# Puffer Fish for Freshwater Aquariums



## Shark Bite (Apr 14, 2011)

I'm interested in getting a Puffer for my tank either a:
!.) Peruvian Puffer
2.) Green Spotted Puffer
I don't know much about them.

1. Are they aggressive towards other fish?
I ask because I have Platies, 2 Danios and a Red Fined Shark.

2. Do they nip?
I heard most puffers are notorious nippers of fins of flashy fish.

3. Are they brackish, or freshwater fish?


Thanks for the help.


----------



## spypet (Jul 27, 2007)

yes, yes, yes
don't get one,
you'll regret it.


----------



## Franco (Jun 25, 2010)

I've had figure 8s, green spotted, and indian dwarf puffers in the past. Only the green spotted was aggressive at all to other fish. I also converted him over to full saltwater because he was deathly ill being kept in FW by the previous owner. The figure 8 I had was in a brackish tank with mollys and wouldn't even eat their babies. It wasn't even a picky eater and would eat the tetramin tropic crisps as its staple diet + snails. The Indian dwarves never touched another fish but would chase other other fish away from their areas. They were a little harder to feed though and I had to have a 30 gallon daphnia culture running all the time to keep up with them + mosquito larvae and frozen bloodworms. I think docile puffers are just hit or miss. Some of them are mean and some aren't. I would stay away from GSP though unless you are wanting to switch to full salt. Mine was emaciated and 3 inches long when I rescued him from a friend but grew to 7 inches in 4 months in a 100 gal SW tank I was caring in a lab at Iowa State. That was 3 years ago and she is still in excellent condition and 9 inches long. She eats 5 inch crayfish but leaves the little reef fish alone as long as she is well fed.


----------



## Gordonrichards (Apr 28, 2009)

My dwarf puffs hang out together, there is never any fighting in the tank. Really a fun fish to have.

If you decide to get puffs, I highly suggest you provide them with a good source of snails.

-Gordon


----------



## rod (Aug 10, 2005)

franko, How did you convert your puffer to saltwater? My GSP is about 10years old now and he is doing fine so I've been reluctant to change him over. (If it aint broak don't fix it). 
Yes every puffer is different.

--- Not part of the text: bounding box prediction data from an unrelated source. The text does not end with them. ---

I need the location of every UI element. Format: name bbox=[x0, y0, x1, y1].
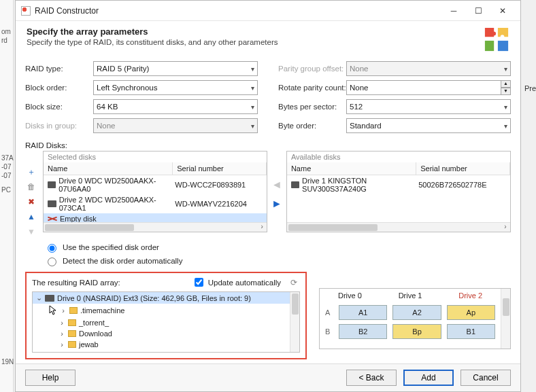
disk-row[interactable]: Drive 2 WDC WD2500AAKX-073CA1 WD-WMAYV22… bbox=[44, 194, 267, 213]
byte-order-select[interactable]: Standard▾ bbox=[346, 118, 511, 133]
expand-icon[interactable]: › bbox=[58, 319, 65, 327]
stripe-cell-parity: Ap bbox=[447, 305, 495, 320]
tree-item[interactable]: › _torrent_ bbox=[33, 317, 299, 328]
page-title: Specify the array parameters bbox=[27, 26, 475, 37]
stripe-col-header: Drive 2 bbox=[440, 289, 501, 302]
chevron-down-icon: ▾ bbox=[504, 122, 507, 130]
disk-row[interactable]: Drive 1 KINGSTON SUV300S37A240G 50026B72… bbox=[287, 175, 510, 194]
stripe-row: A A1 A2 Ap bbox=[325, 305, 495, 320]
expand-icon[interactable]: › bbox=[58, 340, 65, 349]
cancel-button[interactable]: Cancel bbox=[460, 370, 511, 386]
empty-disk-icon bbox=[48, 215, 57, 222]
chevron-down-icon: ▾ bbox=[251, 122, 254, 130]
hdd-icon bbox=[45, 295, 54, 302]
app-icon bbox=[21, 6, 31, 16]
collapse-icon[interactable]: ⌄ bbox=[35, 293, 42, 302]
stripe-row: B B2 Bp B1 bbox=[325, 324, 495, 339]
left-form: RAID type: RAID 5 (Parity)▾ Block order:… bbox=[25, 61, 258, 133]
stripe-map: Drive 0 Drive 1 Drive 2 A A1 A2 Ap bbox=[319, 288, 511, 349]
stripe-cell-parity: Bp bbox=[392, 324, 441, 339]
footer: Help < Back Add Cancel bbox=[16, 363, 520, 391]
folder-icon bbox=[68, 319, 76, 326]
tree-root[interactable]: ⌄ Drive 0 (NASRAID) Ext3 (Size: 462,96 G… bbox=[33, 292, 299, 304]
add-button[interactable]: Add bbox=[403, 370, 454, 386]
detect-order-auto-radio[interactable]: Detect the disk order automatically bbox=[44, 255, 511, 266]
bytes-per-sector-label: Bytes per sector: bbox=[278, 103, 346, 111]
hdd-icon bbox=[48, 181, 56, 188]
spin-down-icon[interactable]: ▼ bbox=[501, 88, 511, 95]
transfer-arrows: ◄ ► bbox=[270, 151, 284, 238]
right-form: Parity group offset: None▾ Rotate parity… bbox=[278, 61, 511, 133]
stripe-col-header: Drive 0 bbox=[320, 289, 380, 302]
back-button[interactable]: < Back bbox=[346, 370, 397, 386]
tree-item[interactable]: › .timemachine bbox=[33, 304, 299, 317]
available-disks-panel: Available disks Name Serial number Drive… bbox=[286, 151, 511, 232]
stripe-cell: B2 bbox=[339, 324, 387, 339]
refresh-icon[interactable]: ⟳ bbox=[288, 277, 300, 289]
chevron-down-icon: ▾ bbox=[251, 65, 254, 73]
bytes-per-sector-select[interactable]: 512▾ bbox=[346, 99, 511, 114]
tree-item[interactable]: › Download bbox=[33, 328, 299, 339]
hdd-icon bbox=[291, 181, 299, 188]
available-disks-caption: Available disks bbox=[287, 152, 510, 162]
chevron-down-icon: ▾ bbox=[251, 103, 254, 111]
block-order-label: Block order: bbox=[25, 84, 93, 92]
resulting-raid-box: The resulting RAID array: Update automat… bbox=[25, 272, 307, 359]
disks-in-group-label: Disks in group: bbox=[25, 122, 93, 130]
add-disk-button[interactable]: ＋ bbox=[25, 166, 37, 178]
col-name[interactable]: Name bbox=[287, 162, 416, 175]
titlebar: RAID Constructor ─ ☐ ✕ bbox=[16, 1, 520, 21]
chevron-down-icon: ▾ bbox=[504, 103, 507, 111]
rotate-parity-spinner[interactable]: None ▲▼ bbox=[346, 80, 511, 95]
expand-icon[interactable]: › bbox=[60, 306, 67, 315]
tree-item[interactable]: › jewab bbox=[33, 339, 299, 350]
stripe-cell: B1 bbox=[447, 324, 495, 339]
mark-empty-button[interactable]: ✖ bbox=[25, 196, 37, 208]
expand-icon[interactable]: › bbox=[58, 329, 65, 338]
chevron-down-icon: ▾ bbox=[251, 84, 254, 92]
minimize-button[interactable]: ─ bbox=[441, 3, 466, 19]
move-right-arrow[interactable]: ► bbox=[271, 198, 282, 210]
parity-offset-select: None▾ bbox=[346, 61, 511, 76]
col-name[interactable]: Name bbox=[44, 162, 173, 175]
byte-order-label: Byte order: bbox=[278, 122, 346, 130]
resulting-raid-tree[interactable]: ⌄ Drive 0 (NASRAID) Ext3 (Size: 462,96 G… bbox=[32, 291, 300, 353]
close-button[interactable]: ✕ bbox=[490, 3, 515, 19]
move-down-button: ▼ bbox=[25, 226, 37, 238]
v-scrollbar[interactable] bbox=[501, 289, 510, 349]
h-scrollbar[interactable]: ‹› bbox=[44, 222, 267, 232]
use-specified-order-radio[interactable]: Use the specified disk order bbox=[44, 242, 511, 253]
h-scrollbar[interactable]: ‹› bbox=[287, 222, 510, 232]
selected-disks-caption: Selected disks bbox=[44, 152, 267, 162]
parity-offset-label: Parity group offset: bbox=[278, 65, 346, 73]
col-serial[interactable]: Serial number bbox=[173, 162, 267, 175]
raid-constructor-window: RAID Constructor ─ ☐ ✕ Specify the array… bbox=[15, 0, 521, 392]
v-scrollbar[interactable] bbox=[290, 292, 299, 352]
move-up-button[interactable]: ▲ bbox=[25, 211, 37, 223]
block-size-label: Block size: bbox=[25, 103, 93, 111]
help-button[interactable]: Help bbox=[25, 370, 76, 386]
col-serial[interactable]: Serial number bbox=[416, 162, 510, 175]
disk-row[interactable]: Empty disk bbox=[44, 213, 267, 222]
block-order-select[interactable]: Left Synchronous▾ bbox=[93, 80, 258, 95]
block-size-select[interactable]: 64 KB▾ bbox=[93, 99, 258, 114]
puzzle-icon bbox=[484, 26, 509, 54]
remove-disk-button[interactable]: 🗑 bbox=[25, 181, 37, 193]
update-automatically-checkbox[interactable]: Update automatically bbox=[192, 276, 281, 289]
folder-icon bbox=[68, 341, 76, 348]
raid-type-label: RAID type: bbox=[25, 65, 93, 73]
stripe-cell: A1 bbox=[339, 305, 387, 320]
folder-icon bbox=[69, 307, 78, 314]
disk-order-options: Use the specified disk order Detect the … bbox=[44, 242, 511, 266]
disk-row[interactable]: Drive 0 WDC WD2500AAKX-07U6AA0 WD-WCC2F0… bbox=[44, 175, 267, 194]
raid-disks-label: RAID Disks: bbox=[25, 141, 511, 149]
spin-up-icon[interactable]: ▲ bbox=[501, 80, 511, 88]
maximize-button[interactable]: ☐ bbox=[466, 3, 490, 19]
raid-type-select[interactable]: RAID 5 (Parity)▾ bbox=[93, 61, 258, 76]
cursor-icon bbox=[49, 305, 57, 316]
hdd-icon bbox=[48, 200, 56, 207]
move-left-arrow: ◄ bbox=[271, 179, 282, 191]
rotate-parity-label: Rotate parity count: bbox=[278, 84, 346, 92]
stripe-col-header: Drive 1 bbox=[380, 289, 441, 302]
disk-toolbar: ＋ 🗑 ✖ ▲ ▼ bbox=[25, 151, 40, 238]
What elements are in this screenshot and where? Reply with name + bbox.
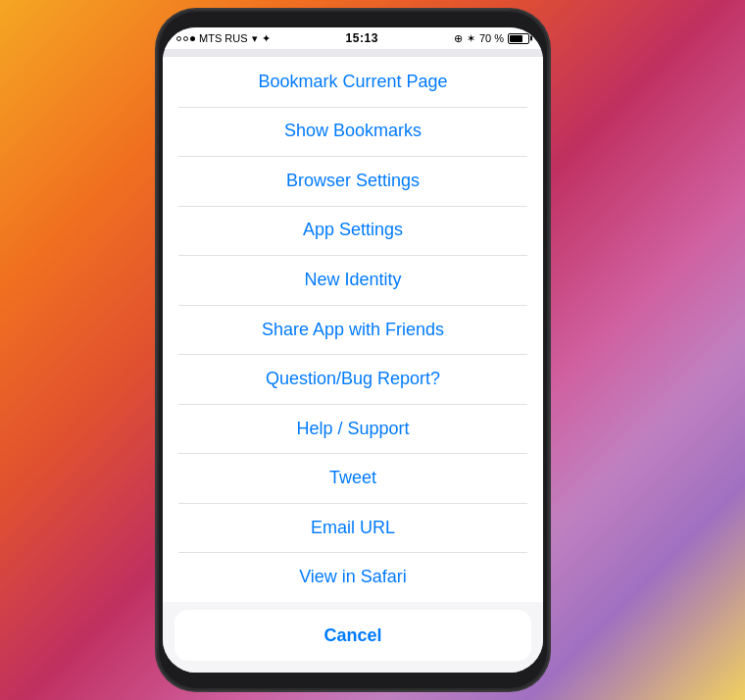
browser-chrome (163, 49, 543, 57)
menu-item-show-bookmarks[interactable]: Show Bookmarks (163, 107, 543, 157)
menu-item-label-show-bookmarks: Show Bookmarks (284, 121, 422, 141)
menu-item-label-browser-settings: Browser Settings (286, 171, 420, 191)
menu-card: Bookmark Current Page Show Bookmarks Bro… (163, 57, 543, 602)
menu-item-share-app-with-friends[interactable]: Share App with Friends (163, 305, 543, 355)
signal-dot-2 (183, 36, 188, 41)
menu-item-label-new-identity: New Identity (304, 270, 401, 290)
menu-item-label-tweet: Tweet (329, 468, 376, 488)
signal-dot-1 (176, 36, 181, 41)
carrier-name: MTS RUS (199, 32, 248, 44)
menu-item-label-email-url: Email URL (311, 518, 395, 538)
battery-icon (508, 33, 529, 44)
menu-item-question-bug-report[interactable]: Question/Bug Report? (163, 354, 543, 404)
cancel-button[interactable]: Cancel (174, 610, 531, 661)
menu-item-bookmark-current-page[interactable]: Bookmark Current Page (163, 57, 543, 107)
menu-item-tweet[interactable]: Tweet (163, 453, 543, 503)
menu-item-label-share-app-with-friends: Share App with Friends (262, 320, 444, 340)
menu-item-label-question-bug-report: Question/Bug Report? (266, 369, 440, 389)
menu-item-label-help-support: Help / Support (296, 419, 409, 439)
phone-frame: MTS RUS ▾ ✦ 15:13 ⊕ ✶ 70 % Bookmark Curr… (157, 10, 549, 690)
menu-area: Bookmark Current Page Show Bookmarks Bro… (163, 57, 543, 673)
battery-fill (510, 35, 522, 42)
status-bar: MTS RUS ▾ ✦ 15:13 ⊕ ✶ 70 % (163, 27, 543, 49)
menu-item-app-settings[interactable]: App Settings (163, 206, 543, 256)
menu-item-help-support[interactable]: Help / Support (163, 404, 543, 454)
menu-item-label-app-settings: App Settings (303, 220, 403, 240)
location-icon: ⊕ (454, 32, 463, 45)
signal-indicator (176, 36, 195, 41)
cancel-area: Cancel (163, 602, 543, 673)
battery-percent: 70 % (479, 32, 504, 44)
menu-item-email-url[interactable]: Email URL (163, 503, 543, 553)
bluetooth-icon: ✶ (467, 32, 475, 45)
menu-item-label-bookmark-current-page: Bookmark Current Page (258, 72, 447, 92)
signal-icon: ✦ (262, 32, 271, 45)
status-right: ⊕ ✶ 70 % (454, 32, 529, 45)
phone-screen: MTS RUS ▾ ✦ 15:13 ⊕ ✶ 70 % Bookmark Curr… (163, 27, 543, 673)
menu-item-label-view-in-safari: View in Safari (299, 567, 407, 587)
signal-dot-3 (190, 36, 195, 41)
wifi-icon: ▾ (252, 32, 258, 45)
menu-item-browser-settings[interactable]: Browser Settings (163, 156, 543, 206)
menu-item-new-identity[interactable]: New Identity (163, 255, 543, 305)
clock: 15:13 (346, 31, 378, 45)
status-left: MTS RUS ▾ ✦ (176, 32, 271, 45)
menu-item-view-in-safari[interactable]: View in Safari (163, 552, 543, 602)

I once bought guppies to feed the puffers, (used to be two of them till the heater stuck on one day while I was at work) something different for them. I had to tear the tank apart to get all the guppies out. The puffers never ate one. The only fish I've ever seen them bother is when my pleco has babbies they will hunt them down.


----------



## Franco (Jun 25, 2010)

I didn't really convert her at all. I just drip acclimated her over an hour. Within 2 days her belly whitened up and her colors improved. Within 2 weeks she was fat and sassy from munching on crayfish tails. As she started to get bigger we just threw in live crayfish and she would systematically rip them to shreds. First claws, then face, then legs, then tail, then she would suck out the guts. She did it the same way every time. She put on 4 inches in 4 months. Last I saw her she was 9 inches. Biggest puffer of any kind that I've seen in an aquarium.


----------



## Diana K (Dec 20, 2007)

To acclimate a fish to salt water the most conservative way set up the fish in a quarantine tank, and with every water change make the water a little bit saltier, using the salt and mineral blend sold for marine tanks. Increasing the TDS by about 15% twice a week is safe for most fish.

Drip acclimating is OK for small changes, but most fish cannot handle that great a change in TDS over such a short time.

For more puffer info, have a look here:
http://www.thepufferforum.com/forum/ug.php/v/PufferPedia/Freshwater/
I have linked the fresh water puffers part of their 'pufferpedia'


----------



## Emily6 (Feb 14, 2006)

I had a pea puffer in a 100% freshwater community tank (never did my homework first) and he was incredibly well behaved- an instant favorite! The only problem was that we had a male beta in the tank as well and the beta found something about the pea puffer movement irresistible- wouldn't leave the puffer alone. So the beta went into isolation.

We had the puffer fish for over a year when I had to move and he didn't adjust well to the new tank set up. Moving always sucks for fish.


----------



## Muirner (Jan 9, 2007)

Do you think that having a small colony of these with a pair of orange cockatoo cichlids?? I just found a pair tonight and have a 55gallon tank i was going to put 6 DP's in. It's heavily planted. I just dont think the orange cocks will do well in a 10g vs the 55


----------



## superg05 (May 17, 2011)

i was actually shocked 3 weeks ago when i walked int walmart and saw spotted green puffs i almost sh!ted :jaw: myself and they where so darn cute staring at me with those big eyes


----------



## 21windowsamba (Nov 8, 2006)

I think the dwarf puffers are cool too. I had several in my nano tank and they do take care of snails especially if you have an infestation


----------



## abufisher (Jun 17, 2011)

i had a spotted puffer.. just 1 in my community tank... its actually loving it hahaha... its only there to eat snails lol. maybe thats why its thriving... in the tank.. platys, mollys, rainbows, neons, blackskirts, 1 angel, rubber nose. zebra loach to eat snails, and 2 assassin snails to help kill the snails... dont really see much killing going on but thats basically what i have with my puffer.


----------



## rod (Aug 10, 2005)

What kind of Puffer is that in the pic? Itlooks like a saltwater.


----------